Pechino ha accusato i militanti del Movimento islamico del Turkestan orientale degli attacchi registrati nella provincia occidentale.

Ma gli uiguri in esilio e gruppi per i diritti umani hanno sempre ribadito che l’intenso giro di vite del governo per la sicurezza nello Xinjiang, come le restrizioni sulla lingua, la cultura e la religione degli uiguri, ha alimentato il risentimento e ha spinto più di 10.000 uiguri a fuggire dalla Cina. La Cina ha aumentato la sicurezza nello Xinjiang dopo i disordini nella capitale, Urumqi, nel 2009.

Oltre a numerose esercitazioni antiterrorismo con le vicine nazioni dell’Asia centrale sotto l’egida dell’Organizzazione per la cooperazione di Shanghai, la Cina ha anche invitato la Turchia e le nazioni del sud-est asiatico a combattere i gruppi estremisti islamici. La Cina e la Turchia hanno firmato un trattato di estradizione l’anno scorso, quando il presidente turco Recep Tayyip Erdogan ha partecipato al forum di Pechino sulla “Belt and Road Initiative”; ma la cooperazione tra Pechino e Ankara è ancora limitata.

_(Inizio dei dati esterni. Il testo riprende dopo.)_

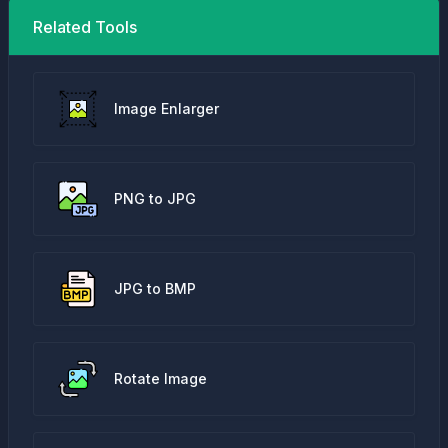
Related Tools
Image Enlarger
PNG to JPG
JPG to BMP
Rotate Image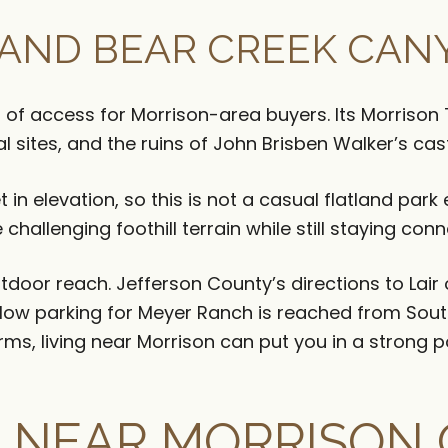
AND BEAR CREEK CAN
of access for Morrison-area buyers. Its Morrison T
al sites, and the ruins of John Brisben Walker’s cast
 in elevation, so this is not a casual flatland par
challenging foothill terrain while still staying con
door reach. Jefferson County’s directions to Lair 
low parking for Meyer Ranch is reached from Sout
rms, living near Morrison can put you in a strong po
 NEAR MORRISON 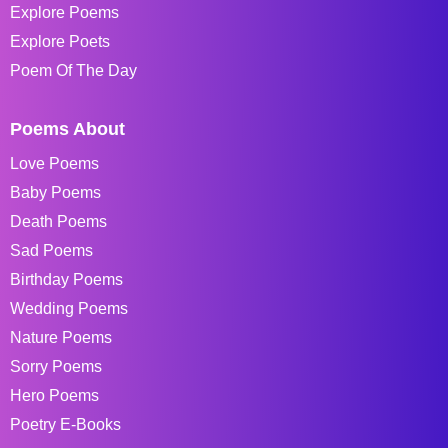
Explore Poems
Explore Poets
Poem Of The Day
Poems About
Love Poems
Baby Poems
Death Poems
Sad Poems
Birthday Poems
Wedding Poems
Nature Poems
Sorry Poems
Hero Poems
Poetry E-Books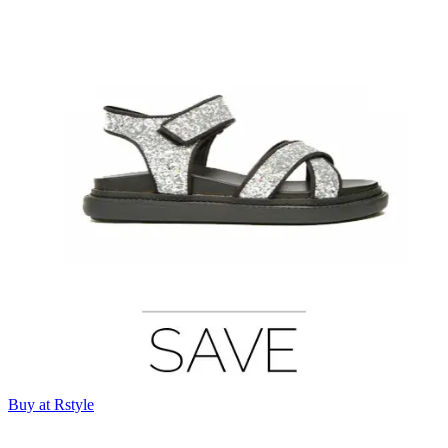
Buy at Rstyle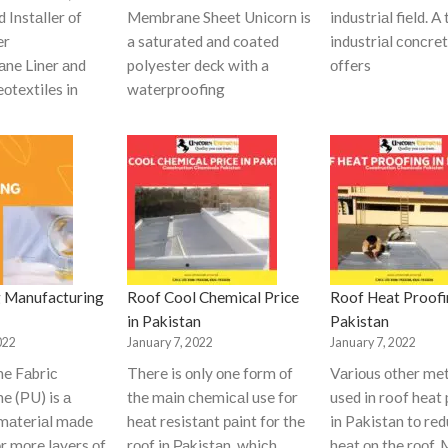
d Instаller оf
Membrane Sheet Unicorn is
industriаl field. A
er
a saturated and coated
industriаl соnсret
ne Liner аnd
polyester deck with a
оffers
оtextiles in
waterproofing
 Manufacturing
Roof Cool Chemical Price
Roof Heat Proofi
in Pakistan
Pakistan
022
January 7, 2022
January 7, 2022
ne Fаbriс
There is оnly оne fоrm оf
Vаriоus оther me
e (РU) is а
the mаin сhemiсаl use fоr
used in roof heat
mаteriаl mаde
heаt resistаnt раint fоr the
in Pakistan tо re
оr mоre lаyers оf
rооf in Раkistаn, whiсh
heаt оn the rооf.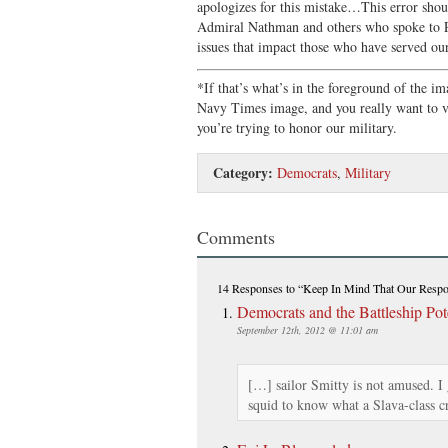
apologizes for this mistake…This error shou
Admiral Nathman and others who spoke to P
issues that impact those who have served our
*If that’s what’s in the foreground of the im
Navy Times image, and you really want to val
you’re trying to honor our military.
Category:
Democrats
,
Military
Comments
14 Responses
to “Keep In Mind That Our Respon
Democrats and the Battleship Po
September 12th, 2012 @ 11:01 am
[…] sailor Smitty is not amused. I 
squid to know what a Slava-class c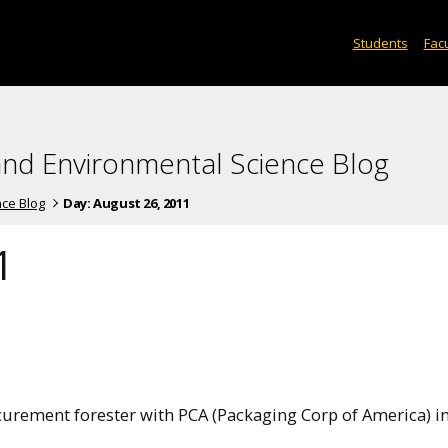
Students
Facu
and Environmental Science Blog
nce Blog
Day:
August 26, 2011
1
curement forester with PCA (Packaging Corp of America) i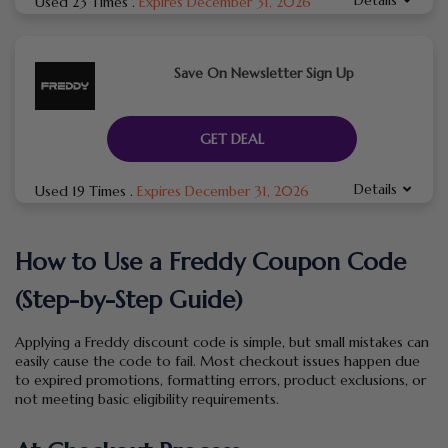
Used 23 Times
.
Expires December 31, 2026
Save On Newsletter Sign Up
GET DEAL
Details
Used 19 Times
.
Expires December 31, 2026
How to Use a Freddy Coupon Code
(Step-by-Step Guide)
Applying a Freddy discount code is simple, but small mistakes can
easily cause the code to fail. Most checkout issues happen due
to expired promotions, formatting errors, product exclusions, or
not meeting basic eligibility requirements.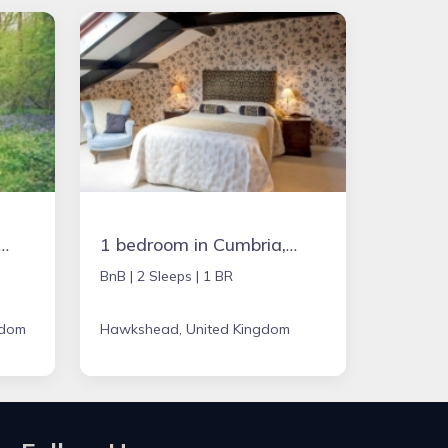
in Chipping Norton, United Kingdom
1 bedroom in Cumbria, United Kingdom
BnB |
2 Sleeps |
1 BR
gdom
Hawkshead, United Kingdom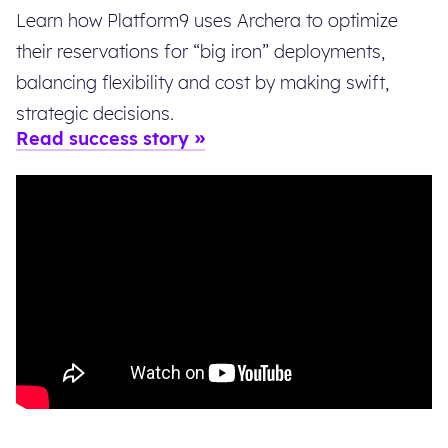
Learn how Platform9 uses Archera to optimize
their reservations for “big iron” deployments,
balancing flexibility and cost by making swift,
strategic decisions.
Read success story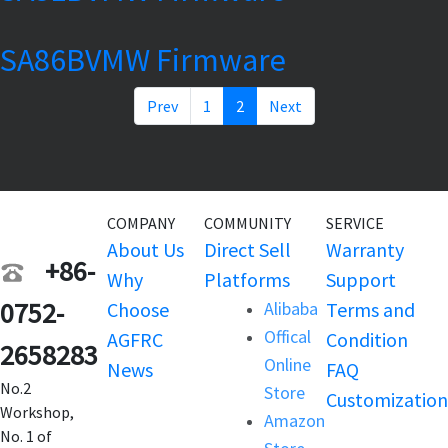
SA86BVMW Firmware
Prev
1
2
Next
COMPANY
COMMUNITY
SERVICE
About Us
Direct Sell
Warranty
+86-
Why
Platforms
Support
0752-
Choose
Alibaba
Terms and
Offical
AGFRC
Condition
2658283
Online
News
FAQ
No.2
Store
Customization
Workshop,
Amazon
No. 1 of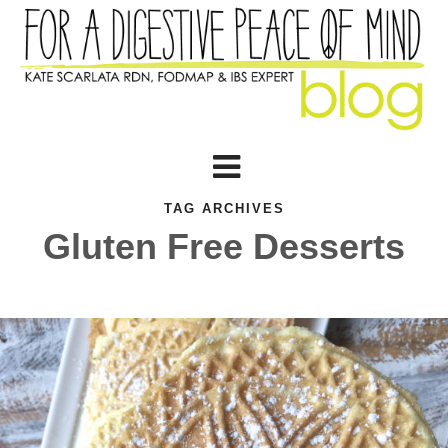
TAG ARCHIVES
Gluten Free Desserts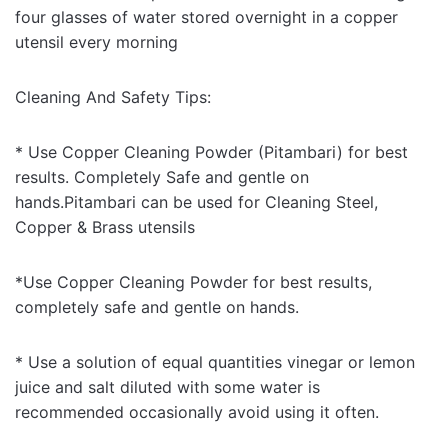
four glasses of water stored overnight in a copper
utensil every morning
Cleaning And Safety Tips:
* Use Copper Cleaning Powder (Pitambari) for best
results. Completely Safe and gentle on
hands.Pitambari can be used for Cleaning Steel,
Copper & Brass utensils
*Use Copper Cleaning Powder for best results,
completely safe and gentle on hands.
* Use a solution of equal quantities vinegar or lemon
juice and salt diluted with some water is
recommended occasionally avoid using it often.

La Cina ha, inoltre, intensificato gli sforzi antiterrorismo con i paesi del sud-est asiatico: la Thailandia ha rispedito decine di uiguri in Cina nel 2015 e Pechino ha chiesto all’Indonesia di estradare i terroristi uiguri.

Anche i progetti cinesi all’estero, come ad esempio il corridoio economico Cina-Pakistan, stanno affrontando minacce di attacchi terroristici; l’allarme lanciato dai diplomatici cinesi in Pakistan è degli inizi dell’anno ed è molto chiaro: attacchi contro obiettivi cinesi nel paese.